I just modified index.php to cache results for 5 minutes, just to make results faster. (This works on my system because I don't typically update entries faster than once a week, and one every 5 minutes is good enough for the seldom-changing content.)
This cheap change requires four steps:
1. Create a cache directory under your blog. I used mkdir 'blog/fastcache/'
2. Add in code that checks the cache for already generated content. If it is less than 5 minutes, then return the content. Otherwise, generate the output into a buffer.
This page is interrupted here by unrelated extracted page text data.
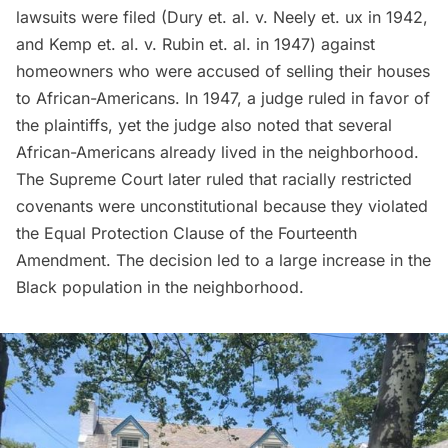
lawsuits were filed
(Dury et. al. v. Neely et. ux in 1942,
and Kemp et. al. v. Rubin et. al. in 1947) against
homeowners who were accused of selling their houses
to African-Americans. In 1947, a judge ruled in favor of
the plaintiffs, yet the judge also noted that several
African-Americans already lived in the neighborhood.
The Supreme Court later ruled that racially restricted
covenants were unconstitutional because they violated
the Equal Protection Clause of the Fourteenth
Amendment. The decision led to a large increase in the
Black population in the neighborhood.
Put this at the start of index.php:
Code: Select all
global $NAKCache;
$NAKCache=false;
if ($_SERVER['REQUEST_METHOD']=='GET')
{
if ($_SERVER['REQUEST_URI']=="/blog/index.php?/feeds/index.rss2") { $NAKCache="fastcache/feeds_index.rss2"; }
elseif ($_SERVER['REQUEST_URI']=="/blog/index.php") { $NAKCache="fastcache/index.php"; }
elseif ($_SERVER['REQUEST_URI']=="/blog/") { $NAKCache="fastcache/index.php"; }
}
if ($NAKCache) // If using hacked cache
{
if (is_file($NAKCache) && (time()-filemtime($NAKCache) < 5*60))
{
readfile($NAKCache);
return;
}
ob_start();
}
3. At the end of index.php, add the closing/write-cache code:
Code: Select all
NAKexit:
if ($NAKCache) // Save to hacked cache
{
$Out=ob_get_clean();
if (substr_count($Out,"\n") > 20) { file_put_contents($NAKCache,$Out,LOCK_EX); }
elseif (is_file($NAKCache)) { $Out = file_get_contents($NAKCache); }
echo $Out;
}
Also, if the output is shorter than 20 lines, then I assume there was a bug somewhere. This won't cache bugs.
4. index.php has a couple of 'exit;' calls. That's bad because RSS code won't reach my cache write code. Change every 'exit;' to 'goto NAKexit;'.
That's it. This little code change dramatically sped up the server since it isn't doing a database query each time. And it will auto-refresh within 5 minutes.